Autor: Carolina Cantero – Ilustración: Cynicoon – Esteban Cantero
Estaba manejando. Manejando a casa para llegar a la cena de navidad. Con las manos al volante por horas, horas que se alargaban y pronto se volverían eternas, admiraba los árboles que le pasaban por la ventana.
Veía como la luz del sol con la más precisa quietud, calentaba el frío de afuera; alumbrando tenuemente con una luz dorada los árboles.
Podía sentir la luz calentarle lentamente la cara.
El camino era largo. Era eterno! ¿Pero qué importa una eternidad, el frío ardiente y la dulce soledad? Cuando al final del camino llegaría a casa, a comer los fantásticos romeritos de su madre y el desquiciado bacalao de la cuñada.
Mientras pensaba en los infinitos escenarios en lo que pronto se encontraría al llegar a ver a su familia, sonreía pensando en los chistes que fueron y los que pronto serán. En su solitud, le sonreía al camino, pensando en el futuro.
Y así pasó las horas, arrullado por su música cuidadosamente curada; recordando navidades pasadas y haciendo notas mentales de lo que debería hacer al llegar. Paso unas cuantas horas manejando por la misma carretera.
De un momento a otro, una llama de preocupación de encendido dentro de él. No sabía dónde estaba ni cuánto tiempo había pasado manejando el mismo camino.
Esperando que solo fuera su mente jugando y que tarde o temprano vería otros carros, locales o la entrada a la ciudad, pisó el acelerador. Sintió como lentamente el carro comenzó a tomar velocidad hasta que sin siquiera darse cuenta estaba yendo a 180 km/hr y subiendo a 200.
Continuo a esa velocidad su camino. No había quien lo detuviera y ni que lo parara, quería llegar, pero no había a donde. Después de un tiempo la alta velocidad se volvió lenta. Apretando fuertemente el volante, repasaba en su mente cómo es que se había llegado a esta maldita carretera que no terminaba.

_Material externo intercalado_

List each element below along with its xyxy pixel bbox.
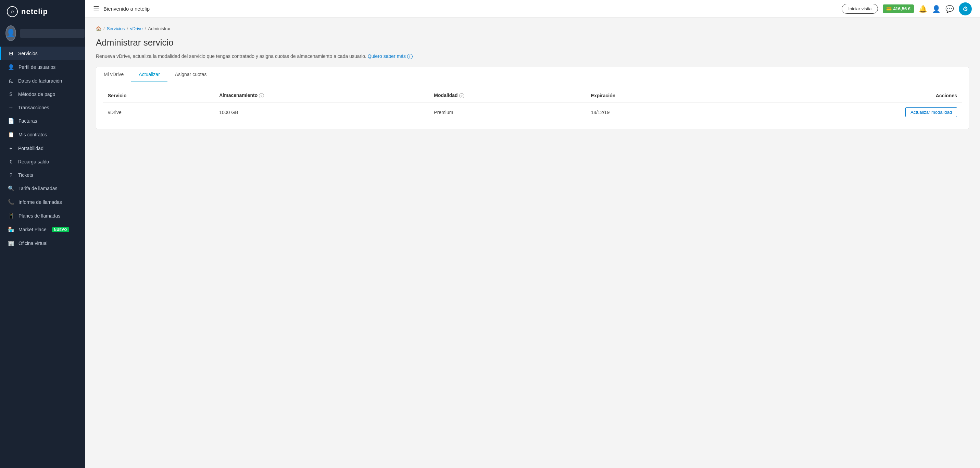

Gritándole de groserías al celular por haberlo llevado por el camino incorrecto, él sabía que estaba en la carretera correcta, pero llevaba una eternidad manejando el mismo tramo.
Una y otra y otra vez.
Se encontró perdiendo la cabeza. ¡Tenía miedo, estaba sudando, y gritaba como loco! Sin aviso, ni advertencia freno.
Detuvo el carro y salió al frío del invierno. Dejó la puerta abierta y por un minuto escucho el silencio. Gritó con su toda su alma, de verdad esperando que alguien lo escuchara, que alguien respondiera a sus gritos desesperados.
Pero nadie respondió.
Se agacho de cuclillas, tratando de calmar sus nervios. Con los ojos cerrados sintió el viento y en el fondo escucho la alarma del cinturón del carro.
Miro hacia arriba como buscando por una divina intervención cuando de repente comenzó a escuchar a Eagles. Como si la música viniera de los cielos, escuchaba «Please Come Home for Christmas».
Se rio, cerró los ojos y comenzó a cantar.
Cuando volvió a abrir los ojos se encontró en el carro. En el asiento del pasajero y su esposa estaba manejando, felizmente cantando. Que, al verlo despertar, le sonrío con dulzura. Al verla, no pudo evitar más que suspirar con alivio.
En un abrir y cerrar de ojos, lo que parecía como una eternidad de soledad y desesperación se convirtió en una pesadilla absurda. Jamás sintió tanto alivio, sabiendo que pronto estaría en casa comiendo esos deliciosos romeritos y el mendigo bacalao.